| fatslob-:O said: Well I certainly never thought that the GC had a definitive advantage over PS2 since there's quite a few aspects where it lacked compared to the latter and it couldn't run games such as Burnout 3, State of Emergency and Gran Turismo 4 ... Actually, looking back there were quite a few examples where PS2 came out on top in real world games/cases especially when they were heavy in game logic, physics and alpha effects. PS2 had the most advanced vertex shaders (via VU0 & VU1) at the time compared to all of it's competitors (including Xbox which released a year later too) and had robust geometry performance too. When most developers ported from PS2 to GC they often found that their code ran slower in comparison from porting from PS2 to Xbox where significant portions of their code ran faster on the latter ... GPU clipping performance was really bad on GC too and it had fixed function T&L units. ATi Flipper had DX7 hardware feature set ... Targeted efforts really matter especially with divergent hardware designs and differing bottlenecks ... (arguably the biggest reason why AMD falls behind Nvidia on PC when they already don't have the best shader compiler engineers in the world so they need to change the toolset landscape and shader model 6.x really helps with that) |
Well. We could spend all day nitpicking aspects of an architecture and seeing where it comes up short against another.

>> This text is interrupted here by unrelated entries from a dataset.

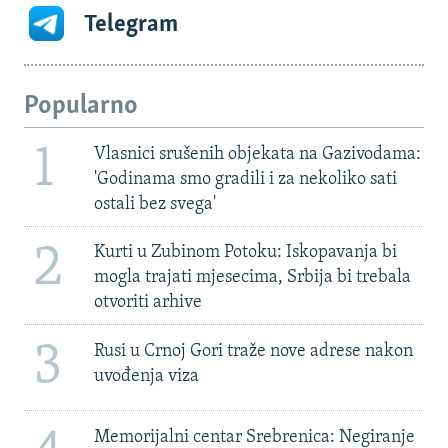
Telegram
Popularno
1
Vlasnici srušenih objekata na Gazivodama:
'Godinama smo gradili i za nekoliko sati
ostali bez svega'
2
Kurti u Zubinom Potoku: Iskopavanja bi
mogla trajati mjesecima, Srbija bi trebala
otvoriti arhive
3
Rusi u Crnoj Gori traže nove adrese nakon
uvođenja viza
Memorijalni centar Srebrenica: Negiranje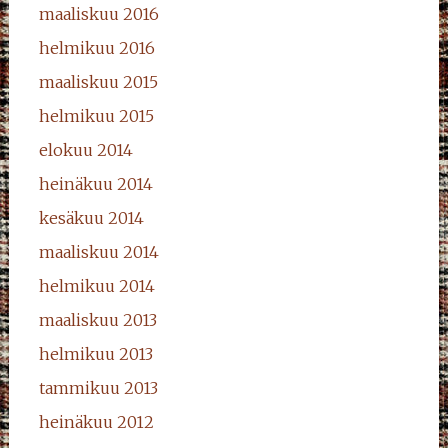
maaliskuu 2016
helmikuu 2016
maaliskuu 2015
helmikuu 2015
elokuu 2014
heinäkuu 2014
kesäkuu 2014
maaliskuu 2014
helmikuu 2014
maaliskuu 2013
helmikuu 2013
tammikuu 2013
heinäkuu 2012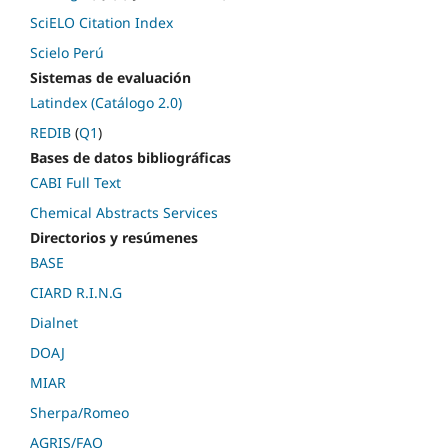
SciELO Citation Index
Scielo Perú
Sistemas de evaluación
Latindex (Catálogo 2.0)
REDIB
(
Q1
)
Bases de datos bibliográficas
CABI Full Text
Chemical Abstracts Services
Directorios y resúmenes
BASE
CIARD R.I.N.G
Dialnet
DOAJ
MIAR
Sherpa/Romeo
AGRIS/FAO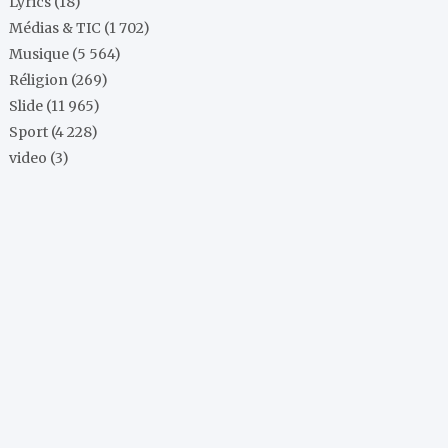
Lyrics
(18)
Médias & TIC
(1 702)
Musique
(5 564)
Réligion
(269)
Slide
(11 965)
Sport
(4 228)
video
(3)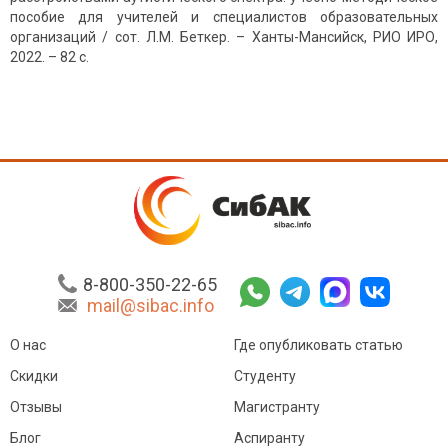
пособие для учителей и специалистов образовательных
организаций / сот. Л.М. Беткер. – Ханты-Мансийск, РИО ИРО,
2022. – 82 с.
8-800-350-22-65
mail@sibac.info
О нас
Где опубликовать статью
Скидки
Студенту
Отзывы
Магистранту
Блог
Аспиранту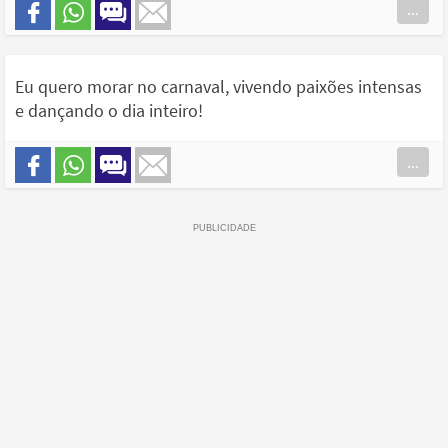
...
Eu quero morar no carnaval, vivendo paixões intensas
e dançando o dia inteiro!
...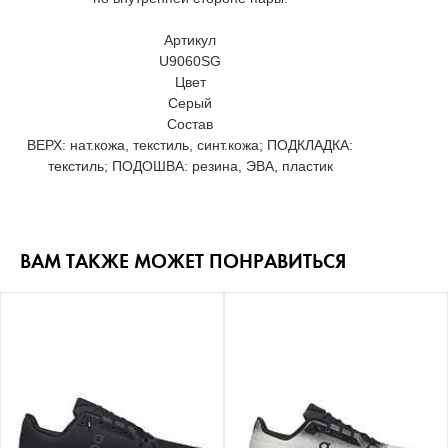
Артикул
U9060SG
Цвет
Серый
Состав
ВЕРХ: нат.кожа, текстиль, синт.кожа; ПОДКЛАДКА:
текстиль; ПОДОШВА: резина, ЭВА, пластик
ВАМ ТАКЖЕ МОЖЕТ ПОНРАВИТЬСЯ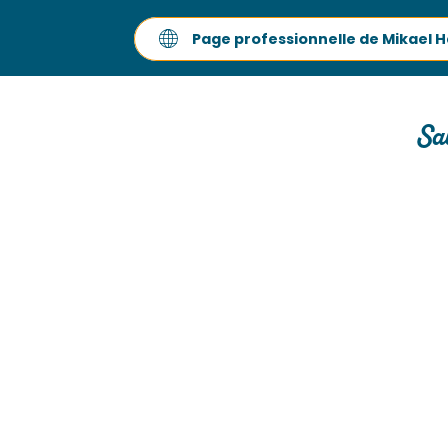
Page professionnelle de Mikael 
Sa
Saveurs et Créateurs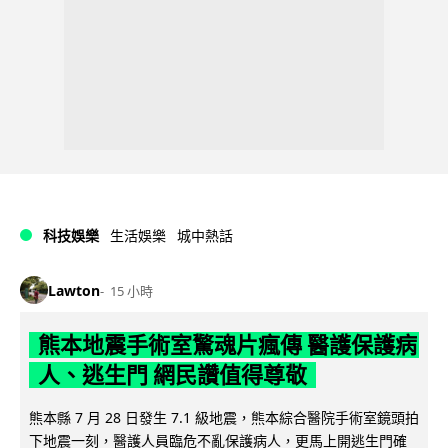
科技娛樂
生活娛樂
城中熱話
Lawton
15 小時
熊本地震手術室驚魂片瘋傳 醫護保護病
人、逃生門 網民讚值得尊敬
熊本縣 7 月 28 日發生 7.1 級地震，熊本綜合醫院手術室鏡頭拍
下地震一刻，醫護人員臨危不亂保護病人，更馬上開逃生門確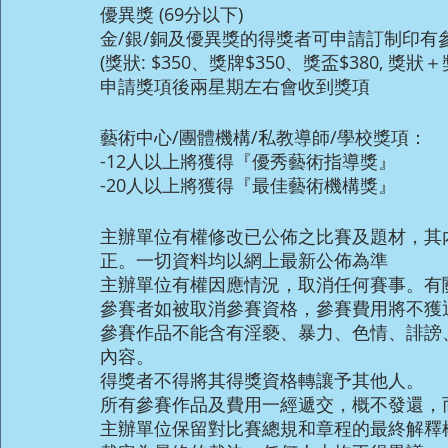
優異獎 (69分以下)
金/銀/銅及優異獎的得獎者可申請訂制印有
(獎狀: $350、獎牌$350、獎盃$380, 獎狀
申請獎項後兩星期左右會收到獎項
藝術中心/團體機構/私教導師/學校獎項：
-12人以上將獲得『優秀藝術指導獎』
-20人以上將獲得『最佳藝術機構獎』 
主辦單位有權修改已公佈之比賽及題材，其
正。一切資料均以網上最新公佈為準
主辦單位有權因應情況，取消任何賽事。有
參賽者如被取消參賽資格，參賽費用將不獲
參賽作品不能含有淫褻、暴力、色情、誹謗
內容。
得獎者不得將其得獎資格轉讓予其他人。
所有參賽作品及費用一經遞交，概不發還，
主辦單位保留對比賽總規和章程的最終解釋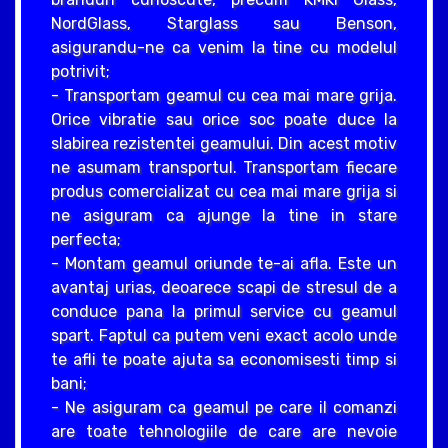
NordGlass, Starglass sau Benson,
asigurandu-ne ca venim la tine cu modelul
potrivit;
- Transportam geamul cu cea mai mare grija.
Orice vibratie sau orice soc poate duce la
slabirea rezistentei geamului. Din acest motiv
ne asumam transportul. Transportam fiecare
produs comercializat cu cea mai mare grija si
ne asiguram ca ajunge la tine in stare
perfecta;
- Montam geamul oriunde te-ai afla. Este un
avantaj urias, deoarece scapi de stresul de a
conduce pana la primul service cu geamul
spart. Faptul ca putem veni exact acolo unde
te afli te poate ajuta sa economisesti timp si
bani;
- Ne asiguram ca geamul pe care il comanzi
are toate tehnologiile de care are nevoie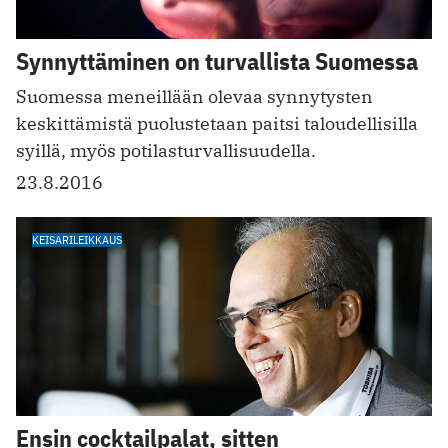
Synnyttäminen on turvallista Suomessa
Suomessa meneillään olevaa synnytysten
keskittämistä puolustetaan paitsi taloudellisilla
syillä, myös potilasturvallisuudella.
23.8.2016
KEISARILEIKKAUS
Ensin cocktailpalat, sitten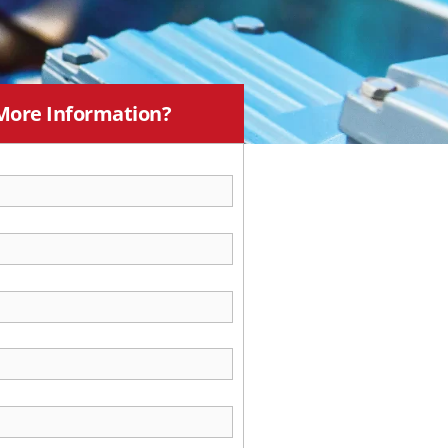
More Information?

But ultimately the games do speak for themselves... And in general... Xbox > Gamecube > Playstation 2 > Dreamcast.
The Xbox for instance really started to shine when it leverage Pixel Shader effects like the water in Morrowind and the materials in Halo 2 and so on... Something the Playstation 2 couldn't do, but the Gamecube with some effort could in theory.
The TEV unit in the Gamecube really did prove itself to be fairly capable in the end, regardless of it's eccentricities.